Menopause Resources > Hot Flash Relief

Hot Flash Fashion

The menopause goddess look is even hotter than you think  Harling Ross just wants to dress like Diane Keaton in Something’s Gotta Give right now. Or at least that’s what she wrote in her recent article, “Menocore is the New Normcore” for Man Repeller, the wildly popular site for which she’s Fashion Director and Brand Strategist.  “Picture a 50-something-year-old woman who doesn’t care what other people think and just wants to be supremely comfortable,” she writes, describing her current summer fashion fantasy. She also writes that her colleagues share the vision. Do you realize what this means? We’re sweating. We’re graying. We’re softening. And apparently, we’re trending!  So for this summer at least, we can have the comfort of knowing that dressing for a potential hot flash is actually cool.
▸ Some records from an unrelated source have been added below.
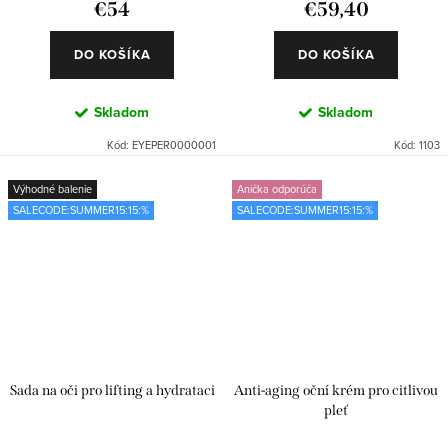
€54
€59,40
DO KOŠÍKA
DO KOŠÍKA
Skladom
Skladom
Kód:
EYEPER0000001
Kód:
1103
Výhodné balenie
Anička odporúča
SALECODE:SUMMER15:15:%
SALECODE:SUMMER15:15:%
Sada na oči pro lifting a hydrataci
Anti-aging oční krém pro citlivou
pleť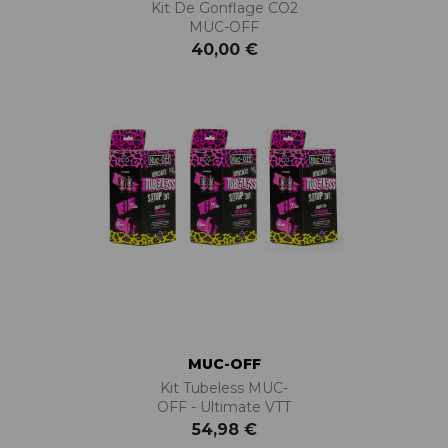
Kit De Gonflage CO2
MUC-OFF
40,00 €
MUC-OFF
Kit Tubeless MUC-
OFF - Ultimate VTT
54,98 €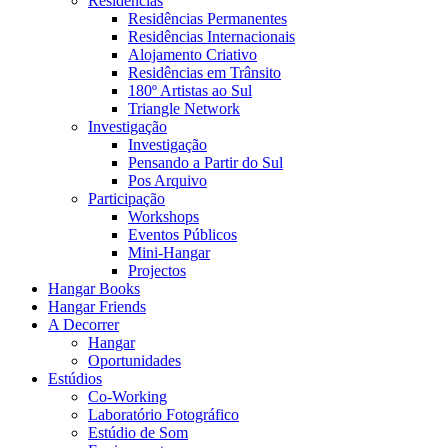
Residências
Residências Permanentes
Residências Internacionais
Alojamento Criativo
Residências em Trânsito
180º Artistas ao Sul
Triangle Network
Investigação
Investigação
Pensando a Partir do Sul
Pos Arquivo
Participação
Workshops
Eventos Públicos
Mini-Hangar
Projectos
Hangar Books
Hangar Friends
A Decorrer
Hangar
Oportunidades
Estúdios
Co-Working
Laboratório Fotográfico
Estúdio de Som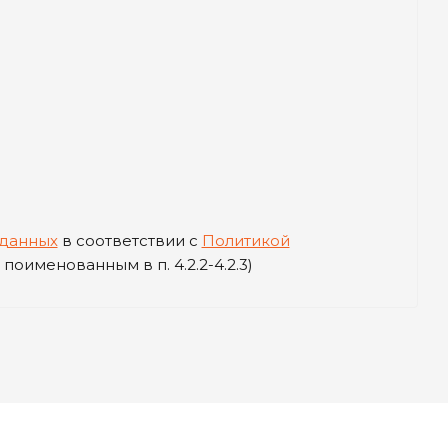
 данных
в соответствии с
Политикой
поименованным в п. 4.2.2-4.2.3)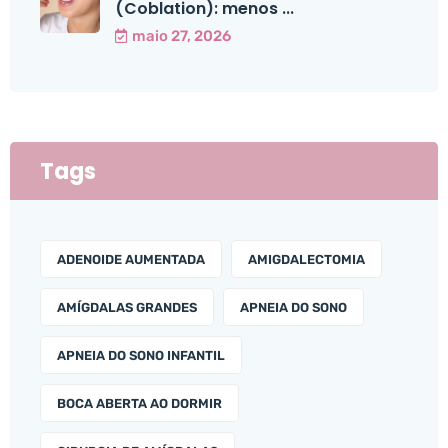
(Coblation): menos ...
maio 27, 2026
Tags
ADENOIDE AUMENTADA
AMIGDALECTOMIA
AMÍGDALAS GRANDES
APNEIA DO SONO
APNEIA DO SONO INFANTIL
BOCA ABERTA AO DORMIR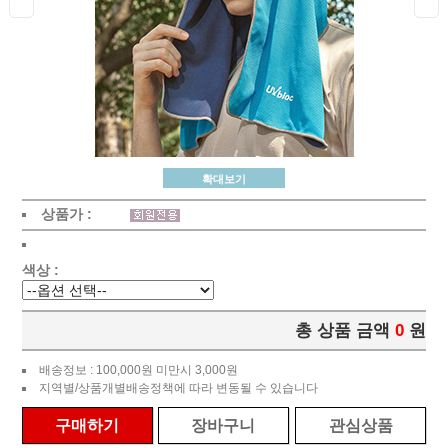
확대보기
상품가 :
색상 :
총 상품 금액
0
원
배송정보 : 100,000원 미만시 3,000원
지역별/상품개별배송정책에 따라 변동될 수 있습니다
구매하기
장바구니
관심상품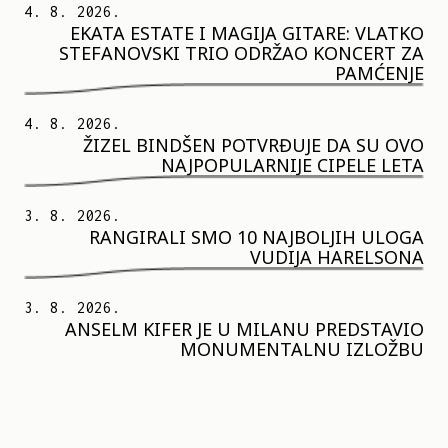
4. 8. 2026.
EKATA ESTATE I MAGIJA GITARE: VLATKO
STEFANOVSKI TRIO ODRŽAO KONCERT ZA
PAMĆENJE
4. 8. 2026.
ŽIZEL BINDŠEN POTVRĐUJE DA SU OVO
NAJPOPULARNIJE CIPELE LETA
3. 8. 2026.
RANGIRALI SMO 10 NAJBOLJIH ULOGA
VUDIJA HARELSONA
3. 8. 2026.
ANSELM KIFER JE U MILANU PREDSTAVIO
MONUMENTALNU IZLOŽBU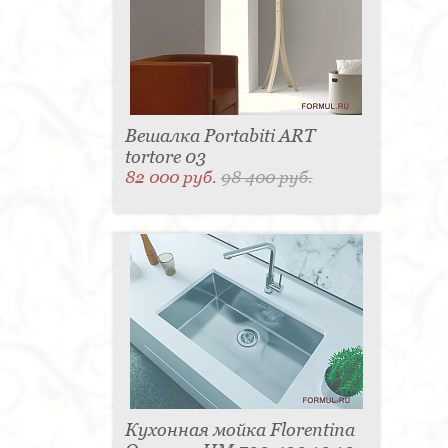
Вешалка Portabiti ART
tortore 03
82 000 руб.
98 400 руб.
Кухонная мойка Florentina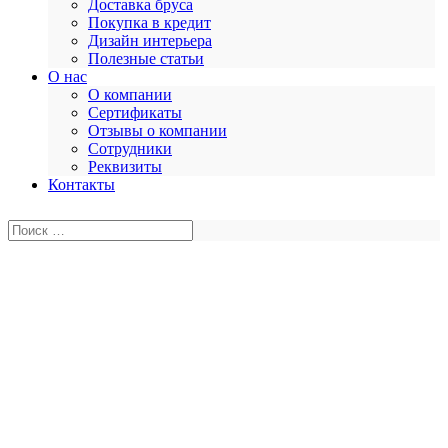
Доставка бруса
Покупка в кредит
Дизайн интерьера
Полезные статьи
О нас
О компании
Сертификаты
Отзывы о компании
Сотрудники
Реквизиты
Контакты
And there are plenty of beautiful ways to do it. Comfy wide leg cropped pants are everywhere this summer, so find yourself a pair in a breezy fabric and wear it with a crisp, roomy white blouse, like the ones made by the French mother-daughter brand Maison Cleo. Marie Dewet founded this sustainable line with her mother, Cleo, 56, (who probably understands exactly what we need) and makes every piece herself, to order. Paris-based fashion stylist Laura Boyle also understands our quest for summer hot flash comfort that looks good. She recommends natural fabrics, especially airy cotton and linen. “Look for easy-to-wear sundresses, both long and short, that can be worn with or without a tank top or a short sleeved tee,” she says. She also recommends layering tops, particularly slightly oversized short sleeved shirts, which you can wear open like a jacket over a tank, like these looks from Jacquemus. She also likes the idea of floaty, flowy garments embellished with embroidery, to disguise any traces of a hot flash. California brand Johnny Was is the master of this easygoing boho style. And let’s not underestimate how right the iconic slipdress from long reigning queen of comfort Eileen Fisher is for the current “menocore” moment.  Her trademark loose-fitting, layerable, breathable tops, skirts, pants and dresses are timeless, and at least for the moment, ageless.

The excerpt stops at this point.